In 1942, his relatives were sent to their deaths at the Treblinka extermination camp, but Szpilman was spared after a Jewish police officer recognised him from a concert and pulled him from the transport line at the last minute.
Szpilman managed to escape the ghetto the following year, just before the Germans liquidated and abolished the Jewish district.
He survived the rest of the war, thanks to the help of friends, by going from hideout to hideout, until he ended up at an empty apartment, totally cut off from the outside world.
“The watch, an Omega, held special significance for my father,” Andrzej Szpilman told AFP.
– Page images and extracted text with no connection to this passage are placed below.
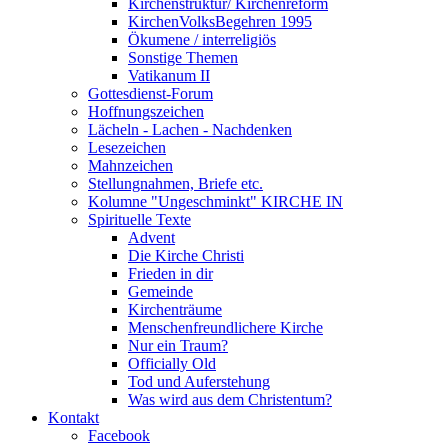
Kirchenstruktur/ Kirchenreform
KirchenVolksBegehren 1995
Ökumene / interreligiös
Sonstige Themen
Vatikanum II
Gottesdienst-Forum
Hoffnungszeichen
Lächeln - Lachen - Nachdenken
Lesezeichen
Mahnzeichen
Stellungnahmen, Briefe etc.
Kolumne "Ungeschminkt" KIRCHE IN
Spirituelle Texte
Advent
Die Kirche Christi
Frieden in dir
Gemeinde
Kirchenträume
Menschenfreundlichere Kirche
Nur ein Traum?
Officially Old
Tod und Auferstehung
Was wird aus dem Christentum?
Kontakt
Facebook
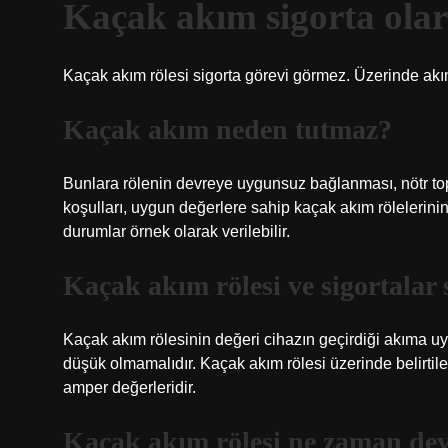
Kaçak akım sigorta olar
Kaçak akım rölesi sigorta görevi görmez. Üzerinde akı
Kaçak akım neden tutmaz?
Bunlara rölenin devreye uygunsuz bağlanması, nötr topr
koşulları, uygun değerlere sahip kaçak akım rölelerini
durumlar örnek olarak verilebilir.
Kaçak akım rölesi ve sigortalar 
Kaçak akım rölesinin değeri cihazın geçirdiği akıma u
düşük olmamalıdır. Kaçak akım rölesi üzerinde belirtile
amper değerleridir.
Kaçak akım rölesi ne zaman dev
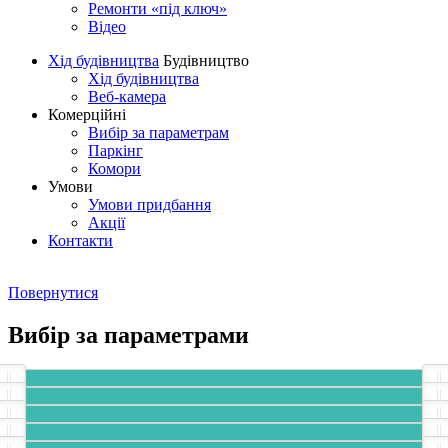
Ремонти «під ключ»
Відео
Хід будівництва
Будівництво
Хід будівництва
Веб-камера
Комерційні
Вибір за параметрам
Паркінг
Комори
Умови
Умови придбання
Акції
Контакти
Повернутися
Вибір за параметрами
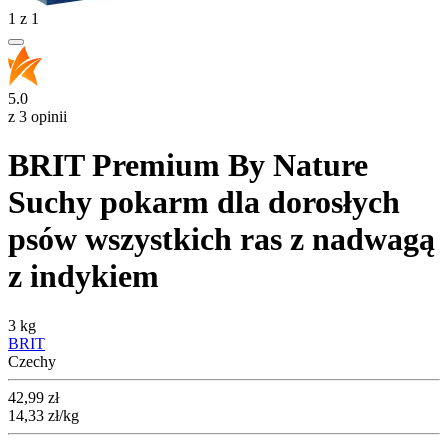
1
z
1
5.0
z 3 opinii
BRIT Premium By Nature
Suchy pokarm dla dorosłych
psów wszystkich ras z nadwagą
z indykiem
3 kg
BRIT
Czechy
Cena
42,99
zł
14,33
zł
/kg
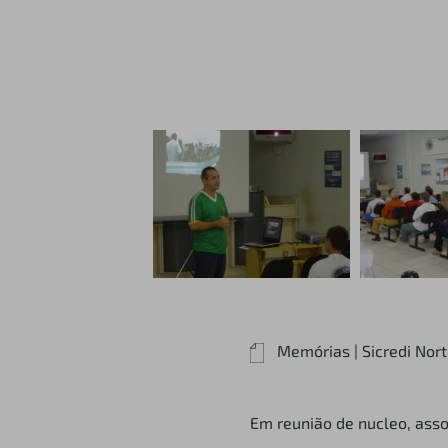
Memórias | Sicredi Nor
Em reunião de nucleo, asso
“My father wrote that he would wind it up to know what time it was, because he lived in total solitude and had lost all sense of time.
“The watch helped him put up with the passing time,” the son said, before winding the watch and holding it up to his ear to hear it tick.
The item appears in a touching passage of the autobiography.
A German officer, Wilm Hosenfeld, comes across Szpilman at his hideout but instead of killing him, he asks him to play the piano – and gets Chopin. Later, he helps Szpilman survive by bringing him food.
“To thank him, near the end, my father wanted to offer him the watch as a token of his gratitude. The German took offence and refused,” Andrzej Szpilman said.
For having saved Szpilman, among others, Hosenfeld was posthumously recognised as Righteous Among Nations, the Israeli title bestowed on those who helped Jews escape the Holocaust.